Тем не менее успех «Тоски» в Болонье был несомненным.
Читая восторженные отзывы на спектакли «Тоски» в Болонье, ни Энрико, ни Ада никак не могли предположить, что для Ады эта роль, в которой она достигла, по словам одного из критиков, «зенита», станет последней в ее недолгой оперной карьере, а спектакли в Болонье — последним крупным ангажементом. За шесть лет Ада Джакетти создала себе имя, завоевала сердца критиков, но, в конце концов, оставила сцену ради любимого человека — ради Карузо. «Он никогда больше не позволял мне петь в театре. И я оставила оперную сцену, чтобы идти за ним — по пути его славы…»[135]
Много лет спустя Ада Джакетти объясняла, что ушла со сцены из-за настойчивых требований Карузо и его сумасшедшей ревности. Вместо театральных триумфов ей пришлось довольствоваться традиционной ролью домохозяйки — с той только разницей, что, несмотря на совместную жизнь с Энрико, она не могла именовать себя его женой. Возможно, запрещая своей спутнице выстраивать карьеру, Энрико не хотел превращать отношения с ней в своеобразное соперничество двух артистов. Хотя, как считает сын тенора, Ада, несмотря на громкий успех, вряд ли смогла бы достичь положения среди сопрано, аналогичного месту Карузо среди теноров. Однако к моменту, когда она уходила со сцены, Джакетти была в прекрасной вокальной форме и, зная ее работоспособность, трудно сомневаться в том, что она вошла бы в число выдающихся певиц своего времени. Но, как бы то ни было, на тот момент Ада Джакетти со сценой простилась.

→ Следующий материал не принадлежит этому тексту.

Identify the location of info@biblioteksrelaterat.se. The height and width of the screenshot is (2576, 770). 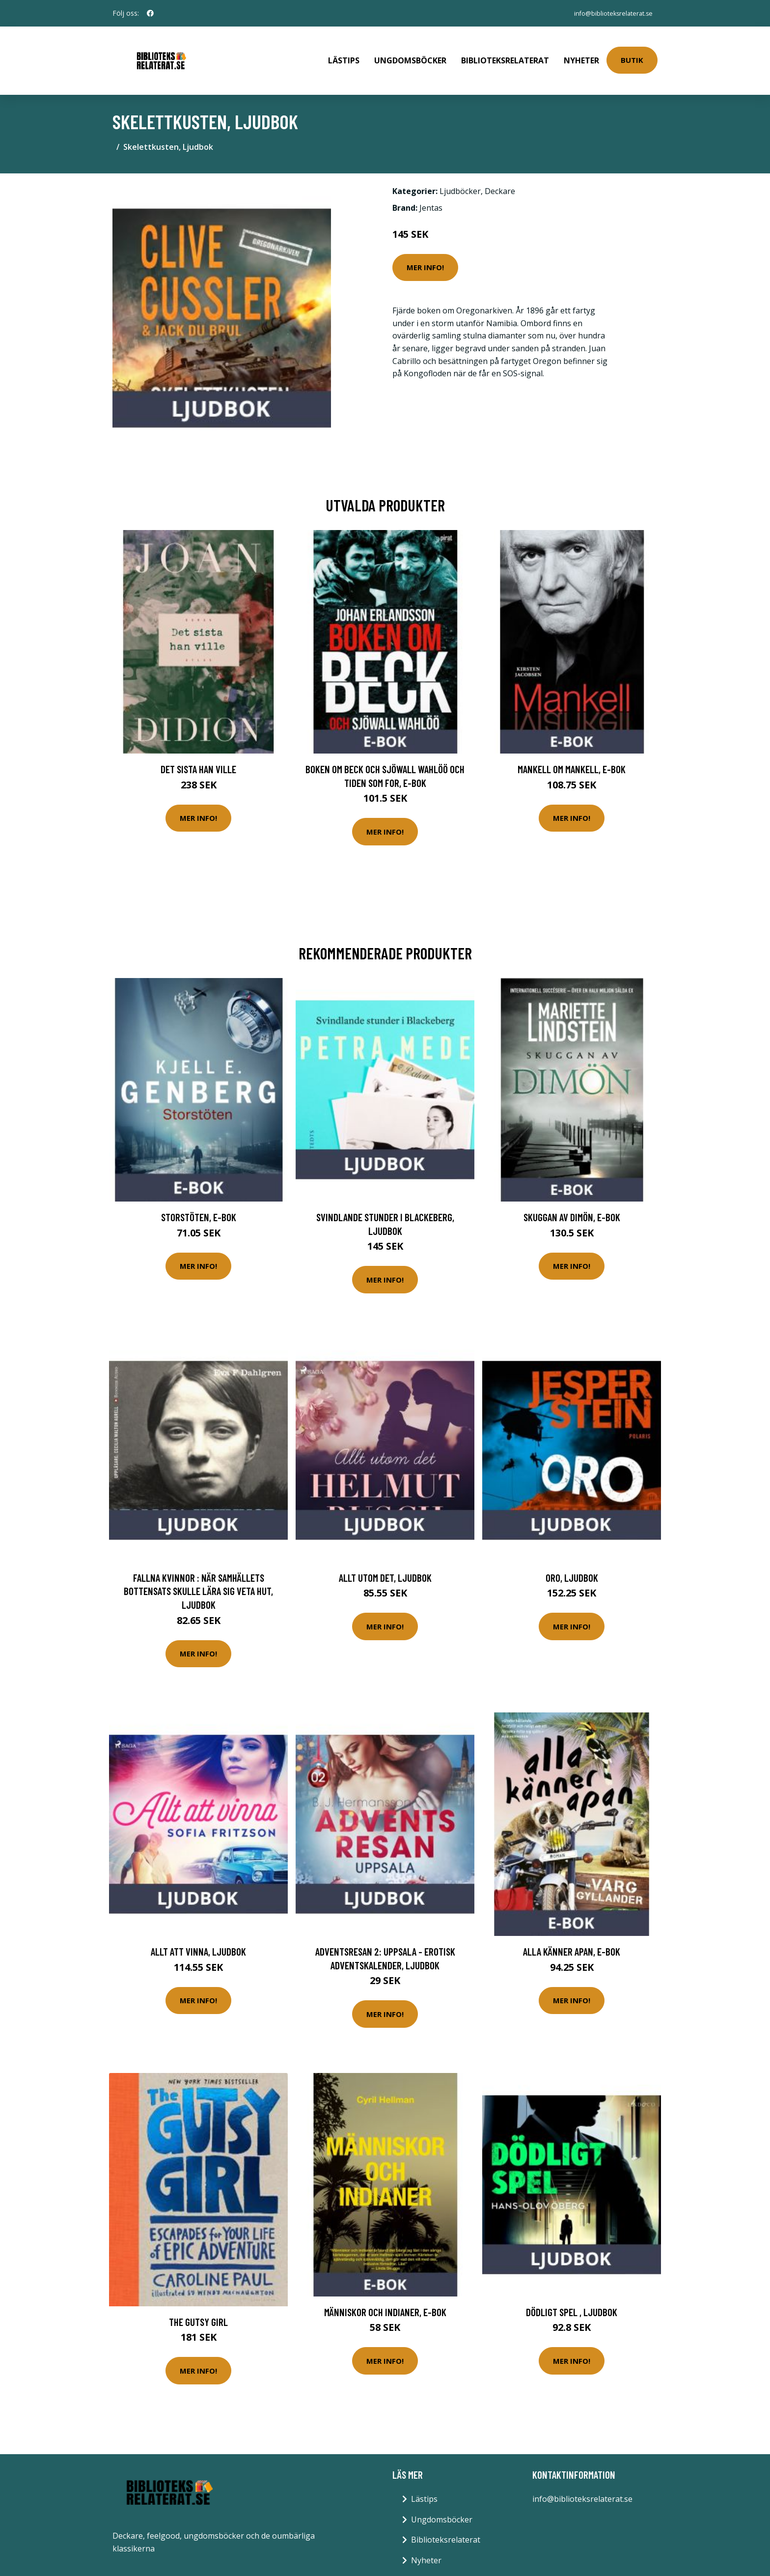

В Болонье Энрико довольно сильно нервничал, так как здесь ему пришлось петь в очередь с любимцами театра «Комунале», ветеранами «Сан-Карло» и «Ла Скала» — Алессандро Бончи и Джузеппе Боргатти. Первый пел почти исключительно лирические партии, второй — драматические. Карузо же заявил о себе как о теноре-спинто, то есть певце, возможности которого распространяются на обе категории. Энрико нервничал, по несколько раз в день обрабатывал горло, всеми силами старался быть в наилучшей форме, и его усилия не пропали даром. Он успешно выдержал конкуренцию со знаменитыми коллегами, а это привело к тому, что зимой 1900 года состоялось долгожданное событие — дебют Карузо в святая святых оперного пения — в знаменитом миланском театре «Ла Скала», этом…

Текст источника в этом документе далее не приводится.